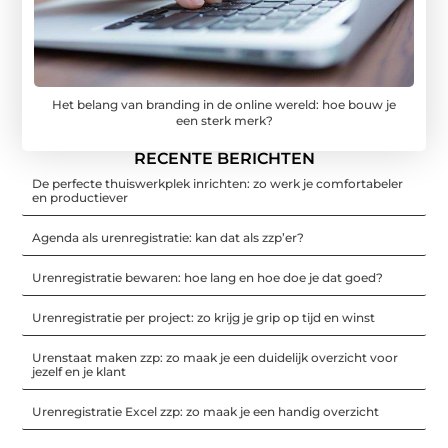
Het belang van branding in de online wereld: hoe bouw je
een sterk merk?
RECENTE BERICHTEN
De perfecte thuiswerkplek inrichten: zo werk je comfortabeler
en productiever
Agenda als urenregistratie: kan dat als zzp’er?
Urenregistratie bewaren: hoe lang en hoe doe je dat goed?
Urenregistratie per project: zo krijg je grip op tijd en winst
Urenstaat maken zzp: zo maak je een duidelijk overzicht voor
jezelf en je klant
Urenregistratie Excel zzp: zo maak je een handig overzicht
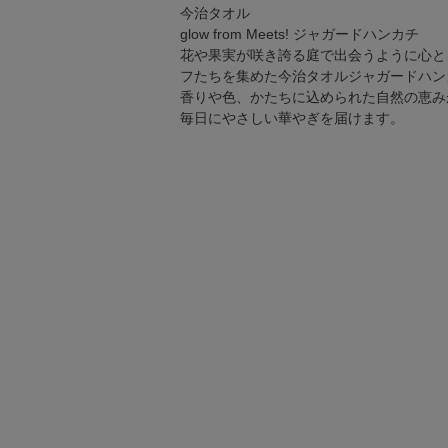
今治タオル
glow from Meets! ジャガードハンカチ
花や果実が咲き誇る庭で出会うように心と
フたちを集めた今治タオルジャガードハン
香りや色、かたちに込められた自然の恵み
毎日にやさしい華やぎを届けます。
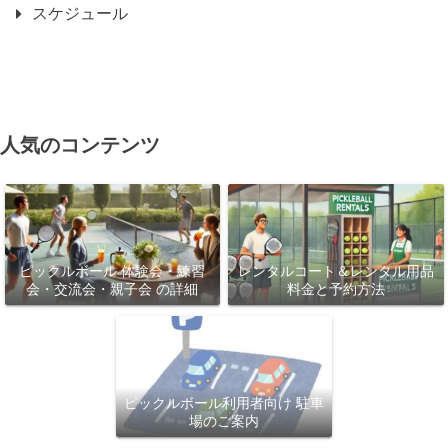
スケジュール
人気のコンテンツ
ピックルボール 体験会・練習
レンタルコート＆レンタル用品
会・交流会・親子会 の詳細
料金と予約方法
ピックルボール利用者向け 駐車
場のご案内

> [WHAT NEEDS TO BE DONE]:
Repeat the material verbatim but without any of its pictures.

> [EXERCISE ANSWER]:
Het belang van branding in de online wereld: hoe bouw je
een sterk merk?
RECENTE BERICHTEN
De perfecte thuiswerkplek inrichten: zo werk je comfortabeler
en productiever
Agenda als urenregistratie: kan dat als zzp’er?
Urenregistratie bewaren: hoe lang en hoe doe je dat goed?
Urenregistratie per project: zo krijg je grip op tijd en winst
Urenstaat maken zzp: zo maak je een duidelijk overzicht voor
jezelf en je klant
Urenregistratie Excel zzp: zo maak je een handig overzicht
今治タオル
glow from Meets! ジャガードハンカチ
花や果実が咲き誇る庭で出会うように心と
フたちを集めた今治タオルジャガードハン
香りや色、かたちに込められた自然の恵み
毎日にやさしい華やぎを届けます。
スケジュール
人気のコンテンツ
ピックルボール 体験会・練習
レンタルコート＆レンタル用品
会・交流会・親子会 の詳細
料金と予約方法
ピックルボール利用者向け 駐車
場のご案内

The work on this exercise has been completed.